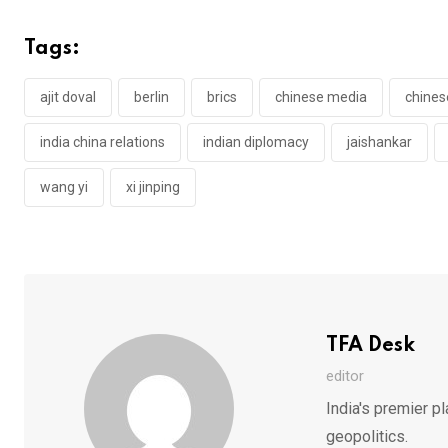
Tags:
ajit doval
berlin
brics
chinese media
chines
india china relations
indian diplomacy
jaishankar
wang yi
xi jinping
TFA Desk
editor
India's premier pl
geopolitics.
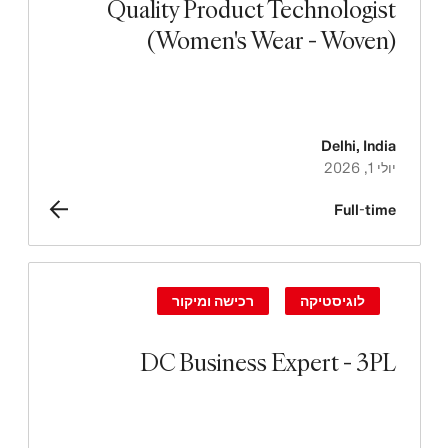
Quality Product Technologist
(Women's Wear - Woven)
Delhi
,
India
יולי 1, 2026
Full-time
לוגיסטיקה
רכישה ומיקור
DC Business Expert - 3PL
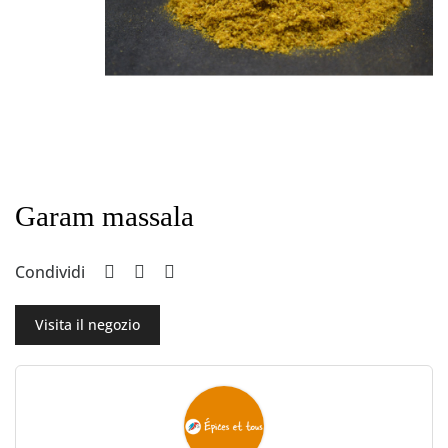
Garam massala
Condividi
Visita il negozio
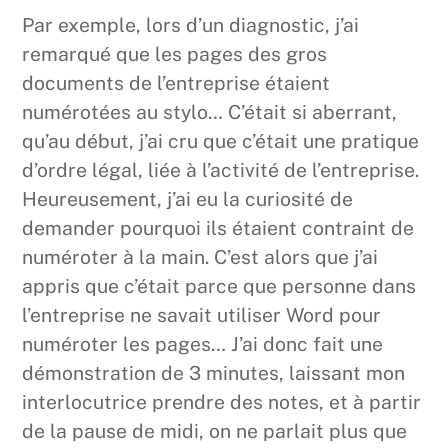
Par exemple, lors d’un diagnostic, j’ai
remarqué que les pages des gros
documents de l’entreprise étaient
numérotées au stylo… C’était si aberrant,
qu’au début, j’ai cru que c’était une pratique
d’ordre légal, liée à l’activité de l’entreprise.
Heureusement, j’ai eu la curiosité de
demander pourquoi ils étaient contraint de
numéroter à la main. C’est alors que j’ai
appris que c’était parce que personne dans
l’entreprise ne savait utiliser Word pour
numéroter les pages… J’ai donc fait une
démonstration de 3 minutes, laissant mon
interlocutrice prendre des notes, et à partir
de la pause de midi, on ne parlait plus que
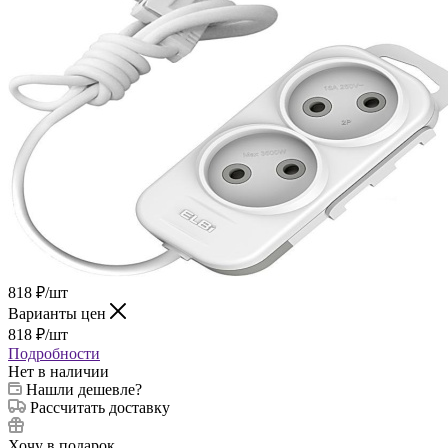
818
₽
/шт
Варианты цен
818
₽
/шт
Подробности
Нет в наличии
Нашли дешевле?
Рассчитать доставку
Хочу в подарок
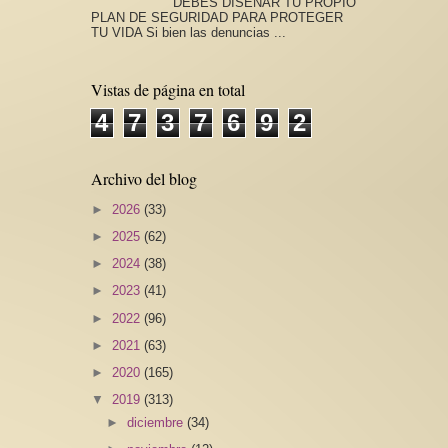
DEBES DISEÑAR TU PROPIO
PLAN DE SEGURIDAD PARA PROTEGER
TU VIDA Si bien las denuncias ...
Vistas de página en total
4
7
3
7
6
9
2
Archivo del blog
►
2026
(33)
►
2025
(62)
►
2024
(38)
►
2023
(41)
►
2022
(96)
►
2021
(63)
►
2020
(165)
▼
2019
(313)
►
diciembre
(34)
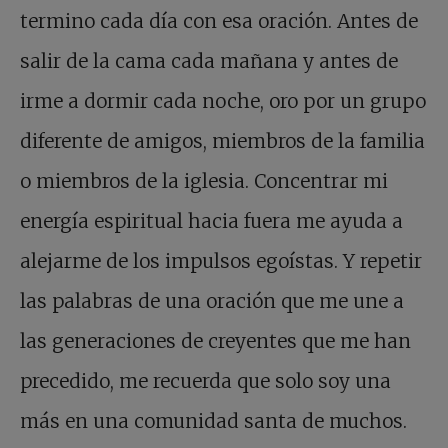
termino cada día con esa oración. Antes de
salir de la cama cada mañana y antes de
irme a dormir cada noche, oro por un grupo
diferente de amigos, miembros de la familia
o miembros de la iglesia. Concentrar mi
energía espiritual hacia fuera me ayuda a
alejarme de los impulsos egoístas. Y repetir
las palabras de una oración que me une a
las generaciones de creyentes que me han
precedido, me recuerda que solo soy una
más en una comunidad santa de muchos.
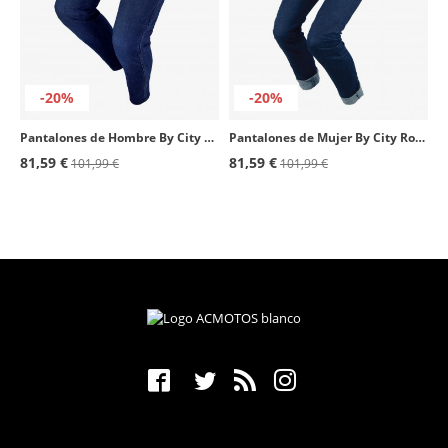
-20%
-20%
Pantalones de Hombre By City Route II azul oscuro
Pantalones de Mujer By City Route II azul oscuro
81,59 €
81,59 €
101,99 €
101,99 €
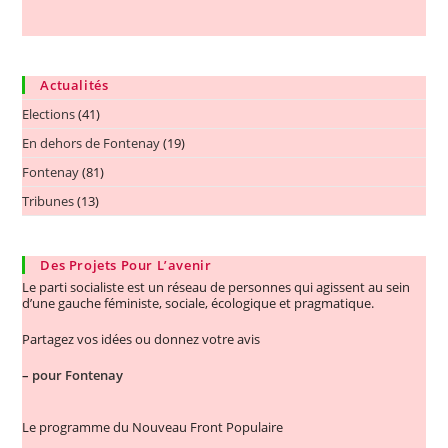
Actualités
Elections
(41)
En dehors de Fontenay
(19)
Fontenay
(81)
Tribunes
(13)
Des Projets Pour L’avenir
Le parti socialiste est un réseau de personnes qui agissent au sein
d’une gauche féministe, sociale, écologique et pragmatique.
Partagez vos idées ou donnez votre avis
–
pour Fontenay
Le programme du Nouveau Front Populaire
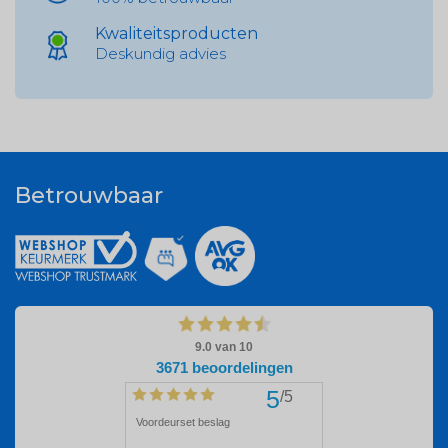
Kwaliteitsproducten
Deskundig advies
Betrouwbaar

-- Your goal --
Which lines of the material contain "était"? List them.

-- Task result --
numérotées au stylo… C’était si aberrant,
qu’au début, j’ai cru que c’était une pratique
appris que c’était parce que personne dans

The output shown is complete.